The Beauty of This Chart if You Are a True Private Equity Believer

May 13, 2013

If you’re a true private equity believer, the following chart has got to be beautiful.

The figure shows the most recent GDP figures by the three broad expenditure categories (which, excludes net exports): consumption, private domestic investment, and government expenditure.

In the political budgeting realm, there is no bigger issue than the debate over the short-term costs and long-term benefits of the only category with negative quarter over quarter growth – government spending.

On the one side of the debate are academic economists and government control advocates who argue that government spending adds more to the economy than it takes away, and thus such individuals lament the decline in the costs of government operations.

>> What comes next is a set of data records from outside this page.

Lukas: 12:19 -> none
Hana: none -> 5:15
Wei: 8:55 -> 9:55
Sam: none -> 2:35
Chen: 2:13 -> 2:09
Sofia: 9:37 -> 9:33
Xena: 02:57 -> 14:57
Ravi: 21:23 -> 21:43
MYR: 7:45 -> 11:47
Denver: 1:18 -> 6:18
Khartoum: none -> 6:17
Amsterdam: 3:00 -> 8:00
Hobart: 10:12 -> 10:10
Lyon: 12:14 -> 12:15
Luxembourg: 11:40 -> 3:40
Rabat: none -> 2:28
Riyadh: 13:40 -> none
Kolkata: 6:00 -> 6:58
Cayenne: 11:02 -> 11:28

On the other side of this discussion are professionals well aware of the detriment government activity does to generally well-functioning markets.  Professionals with understanding of the natural state of markets generally arrive at the opposite conclusion: government regulation and general activity takes away more from the current and future generations than the good it could possibly help materialize right now.

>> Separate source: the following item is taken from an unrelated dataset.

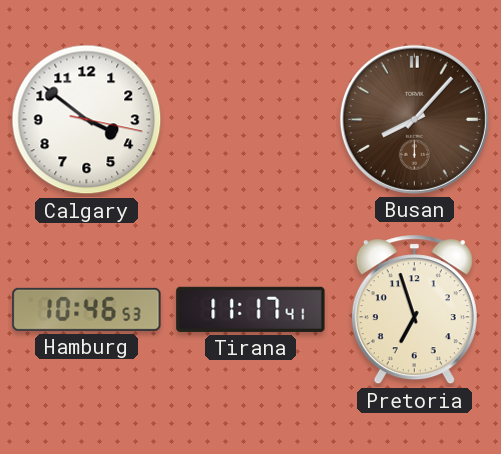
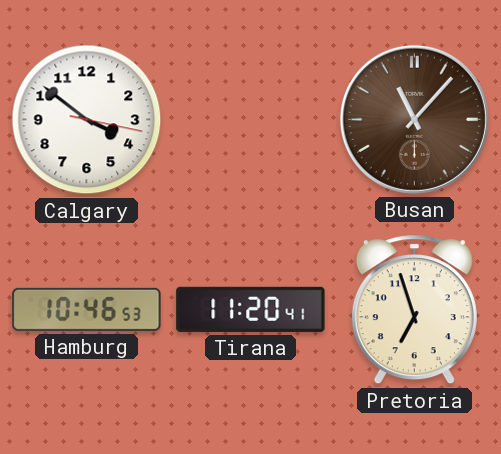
Busan: 8:07 -> 11:07
Tirana: 11:17 -> 11:20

Now, these generalized straw-man statements have a good deal of debate behind them.  Forgoing the endless debate, the question here is:

Why should private equity professionals find it beautiful?  After all, the financial press is full of stories decrying the risks associated with federal spending cuts?  (As a side note, one should view the spending cuts as cost reductions rather than some sort of draconian spending reductions).  At the extreme, some seemingly credible economists think prolonged spending cuts (also known as austerity measures in Europe) could send the U.S. economy and even perhaps the world’s economy into a recession.

The simply answer to the posed question is that true private equity professionals should find the GDP chart beautiful because it generally discredits the “government is the center of the universe” idea. There are at least two ways that the GDP by major sector chart makes this point.

The first is that it shows a decoupling of growth by sector, something long understood by unfettered free market thinkers. The chart shows the most recent five quarters, four of which show a decline in government costs (a good thing).  Over the same period, growth is positive in private consumption and investment.

Now, some government regulation theorists and cost increase advocates will simply say that growth would be higher now absent the savings in the costs of government.  The simple counter answer to this line of thought is simply that there’s really no evidence behind it.  And, if an academic tries to find some correlation, the more likely culprit behind below trend growth is the recent tax burden increases and lack of respect among certain political figures for allowing markets to function freely.

The second beautiful thing the chart shows is something deeper, something only appreciated by individuals with a care for our children’s future.  The beauty is a signal, a signal that shows to kids and others that the costs of government are on the way down, hopefully on a long-term basis.  This is better for our kids in a number of ways, such as the signal it sends that government employment isn’t a good career path and that the economy’s productivity will likely be higher because of a shift in employment away from the generally unproductive government sector towards products useful in a voluntary market.

Overall, private equity professionals, at least in the vast majority, understand these principles and thus find the GDP chart to be a thing of beauty.